Al suono di quelle parole, Giada sospira di sollievo, solo per poi sentirsi gelare le vene nel sangue.

"Ho capito che voi di me avete sempre avuto paura. Dai, sono la più figa tra tutte voi, e anche la più sveglia. Ma mi avete sempre umiliato a posta per farmi abbassare l'autostima. Ora vi rode il culo che un 26enne gnocco e sensibile voglia stare con me...".

"Piantala Noemi", la rimprovera svogliatamente Mandy.

"No ascolta piantala tu! Che hai diciotto anni e non hai amiche della tua età, ti diverti a fare il capetto con quelle più piccole e ti sei scopata solo autisti delle corriere...".

Il ceffone arriva dritto sulla guancia destra.

Noemi sputa a terra e fissa incredula l'amica.

"Voi...per me...siete morte!", urla la ragazza, correndo verso la fermata dell'autobus.

Non avrebbe dovuto andare da loro, correre come un'idiota pensando che avevano bisogno di lei, mentre lo scopo era farla soffrire inutilmente.

Quando scende alla fermata del suo paese ha ormai gli occhi gonfi per le lacrime.

Ormai è buio fuori, sua mamma si sarà accorta che ha infranto la punizione e, non appena arriverà a casa, le fracasserà le palle a livelli colossali.

Odia la sua vita, le sue amiche false e la zona morta dove è costretta a vivere.

Il dolore alla milza la costringe a fermarsi, e non appena lo fa, percepisce un respiro irregolare dietro le sue spalle.

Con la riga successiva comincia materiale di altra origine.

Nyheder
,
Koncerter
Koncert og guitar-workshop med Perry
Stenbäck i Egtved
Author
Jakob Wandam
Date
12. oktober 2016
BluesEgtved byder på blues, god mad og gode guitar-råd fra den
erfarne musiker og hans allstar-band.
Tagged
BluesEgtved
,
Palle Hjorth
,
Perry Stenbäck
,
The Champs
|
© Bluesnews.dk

Quando si volta, Demetra è lì, in piedi, e la fissa come quel giorno a scuola.

Quella strana ragazza dal volto emaciato la osserva, fumando lentamente mezza sigaretta che ha rubato dal posacenere di sua madre.

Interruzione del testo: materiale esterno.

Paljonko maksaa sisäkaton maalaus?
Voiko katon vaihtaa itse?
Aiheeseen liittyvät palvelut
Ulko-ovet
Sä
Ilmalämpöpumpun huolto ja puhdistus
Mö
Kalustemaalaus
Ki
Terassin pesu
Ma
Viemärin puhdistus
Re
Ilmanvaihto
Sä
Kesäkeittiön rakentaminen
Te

Noemi lancia uno sguardo alla casa accanto alla quale si trova Demetra, e riconosce la Mini Cooper rosso fuoco che ogni mattina la lascia fuori dal liceo.

Non aveva idea che la poveretta abitasse a un chilometro da casa sua.

Quello sguardo penetrante, vagamente divertito, le da i nervi.

Un bel "polverizzati" sale in bocca a Noemi, che tuttavia rimane in silenzio: quella tipa le fa accapponare la pelle.

"Una volta...ogni tanto...qualcuno ascolta...", biascica a fatica, la voce che gracchia come un ingranaggio che non è stato messo in moto per troppo tempo.

Guardandosi attorno per capire se qualcuno è nei paraggi, Noemi rimane immobile mentre Demetra le sorride debolmente.

"Una...volta...tanto. Capita il buon investimento...", continua la ragazza, e Noemi a quel punto scatta in avanti nella direzione opposta.

Viene seguita, per circa due minuti buoni, con la voce cantilenante e roca che le ripete: "Il buon investimento... fa guadagnare...il buon investimento...".

"Sta zitta psicopatica reietta!", le tuona infine Noemi, per poi mettersi di nuovo a correre.

Demetra rimane ferma a fissare Noemi diventare un puntino scuro, aspirando l'ultima boccata della sigaretta sgualcita: "È anche il buon investimento a guadagnare...il buon investimento...si guadagna la libertà".